S3 raw/events/dt=2026-06-28/*.json
     |
     v
Glue Crawler  --->  Data Catalog (lake_raw.events)
                          |
                          v
                   Glue ETL Job (Spark)
                     reads via bookmark
                     drops nulls, casts
                          |
                          v
S3 curated/events/dt=2026-06-28/*.parquet
     |
     v
Athena / Redshift Spectrum query directly
Glue pipeline from raw S3 to curated Parquet

After the job runs, point Athena at the Catalog and query SELECT count(*) FROM lake_curated.events WHERE dt='2026-06-28' — no infrastructure touched.

Common Pitfalls

  • Crawlers running every hour on huge buckets. Crawler runtime scales with file count. Use exclusion patterns and partition projection in Athena instead of crawling for high-frequency partitions.
  • Bookmarks disabled, jobs reprocessing everything. Without transformation_ctx on both source and sink, the bookmark does nothing.
  • Tiny output files. Spark writes one file per partition per executor by default. Coalesce or repartition before write to avoid Athena performance death by a thousand small files.
  • Mixing DynamicFrames and DataFrames carelessly. Schema inference differs. Convert with toDF() and fromDF() explicitly when you need exact control.
  • Default 10 DPUs. A small job runs fine on 2 DPUs. Ten DPUs cost five times as much and may not be faster if the data is small.

Production Tips

Pick the right worker type. G.1X for general ETL, G.2X for memory-hungry joins, Python shell for tiny orchestration scripts that just call APIs (it’s cheap and starts fast). For sub-minute starts, use Glue 4.0 with the streaming runtime or move to EMR Serverless.

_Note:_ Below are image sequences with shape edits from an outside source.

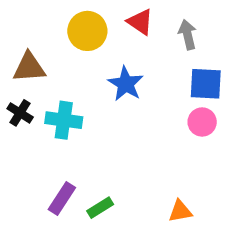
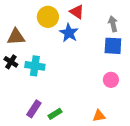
gray arrow: (188, 35) -> (113, 24), moved
blue star: (126, 84) -> (69, 33), moved
pink circle: (202, 122) -> (111, 80), moved

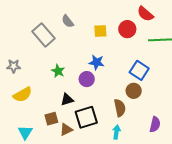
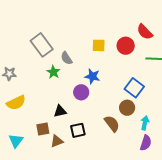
gray semicircle: (68, 21) -> (66, 58), moved
green star: (58, 71) -> (53, 72), moved
brown semicircle: (120, 108) -> (112, 124), turned -30
black square: (86, 117) -> (78, 130), size x0.7
cyan arrow: (116, 132) -> (145, 123), moved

Always write Parquet with Snappy compression and a sane partition strategy (date or tenant). Add data-quality checks with Glue Data Quality rules so bad inputs fail the job rather than silently corrupting downstream tables.

Tag jobs with cost-center and set CloudWatch alarms on job duration; a job that suddenly doubles in runtime is the signal that someone uploaded a massive dump or a join key went skewed.

Wrap-up

Glue gives you Spark, a metastore, and bookmarks without managing clusters. Land raw data in partitioned S3, register it with a crawler, run a bookmarked Glue job to produce curated Parquet, and query with Athena. Mind your DPU choice and file sizes, and you’ll have a tidy serverless lakehouse pipeline.